Giornale di Vicenza / di Maria Elena Bonacini
LA DEPURAZIONE. Opera non solo a valle della concia Acque del Chiampo, il cui depuratore compirà 40 anni ad aprile. «Il ciclo della pelle non è completo senza un depuratore in grado di sostenere i ritmi del distretto – afferma l’ad Andrea Pellizzari – e il festival è l’occasione per raccontare ciò che si fa anche in ricerca e sviluppo, su cui investiamo 2,5-3 milioni sui 46 di ricavi. L’impianto di trattamento dei fanghi completerebbe il circolo ambientale». Se il depuratore è un modello in Europa, il lavoro è ben più ampio, come spiega Mirco Zarlottin (R&S): «Stiamo valutando con le aziende quali siano i prodotti chimici più biodegradabili e anche i benefici e l’attuabilità del progetto di recupero del pelo». Un’idea che riprenderebbe un lavoro già fatto nel passato. «Oggi il pelo viene sciolto – spiega Daniele Refosco, direttore dell’impianto di depurazione – mentre se fosse recuperato solido potrebbe essere riutilizzato: diminuirebbe l’inquinamento dell’ac- qua». Cosa invece già riuscita riguardo al sale. «Moltissime pelli arrivato salate per la conservazione e questo sale finiva nell’acqua. Oggi le sbattono, lo tolgono e adeguatamente lavorato viene poi usato in caso di ghiaccio».

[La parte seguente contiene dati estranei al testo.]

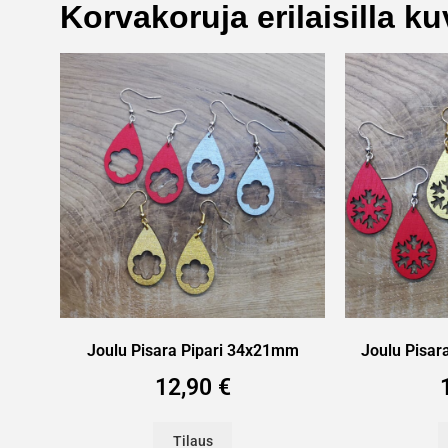
Korvakoruja erilaisilla kuv
Joulu Pisara Pipari 34x21mm
Joulu Pisar
12,90
€
Tilaus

LA QUESTIONE DEL PELO. Un’operazione di recupero è anche quella fatta con il grasso di scarto, riciclato per ricavare biocarburante o saponi, dalla conceria Dani. Il presidente Giancarlo Dani auspica una collaborazione ancora più stretta con la Stazione sperimentale delle pelli: «La sede resti a Napoli, ma vanno creati due grandi laboratori in Toscana e qui, per far ricerca anche per le Pmi. L’accordo c’è, dobbiamo trovare spazi idonei». Sul progetto del pelo è invece scettico Paolo Girelli, presidente di Ilsa: «C’è bisogno di grossi investimenti da parte delle aziende e di definire chi raccoglie il pelo e dove si fa l’impianto. Se Acque del Chiampo lo realizzasse al suo interno noi saremmo disponibili, ma farlo qui sarebbe troppo complicato, per i problemi legati alle autorizzazioni, che in Italia nel campo del riciclo sono lunghe e complicatissime. La metà di ciò che finisce in discarica potrebbe essere recuperato, ma nessuno in Italia si prende la responsabilità di decidere e autorizzare». Il loro lavoro è altamente all’avanguardia, grazie alla collaborazione decennale con numerose università anche internazionali. «Trasformiamo gli scarti di pellame trattato in proteine pure al 98%, che vengono utilizzate come fertilizzanti nell’agricoltura biologica. A questo affianchiamo le biotecnologie per realizzare prodotti partendo da materiali di origine vegetale. E siamo l’unica azienda del nostro settore in Europa ad avere fatto l’analisi di impronta ambientale di processo e prodotto e stiamo lavorando a livello europeo perché questi diventino gli standard».
«VIA I PFAS». Impegnata sulla sostenibilità anche Samia, che crea prodotti per la finitura delle pelli e negli ultimi anni ha posto particolare attenzione a eliminare composti chimici particolarmente inquinanti come ftalati, formaldeide o pfas. «Oggi non si tratta tanto di rispettare le normative – sottolinea Raoul Sartori, manager di ricerca e sviluppo – ma di andare oltre, visto che sono i nostri clienti e i consumatori a chiedercelo». «Il futuro delle aziende italiane si fonda su questi temi – conclude Giacomo Zorzi, presidente Unic di Vicenza – Per questo abbiamo promosso un documento di sostenibilità per comunicare cosa significa questa parola, troppo abusata, per la concia».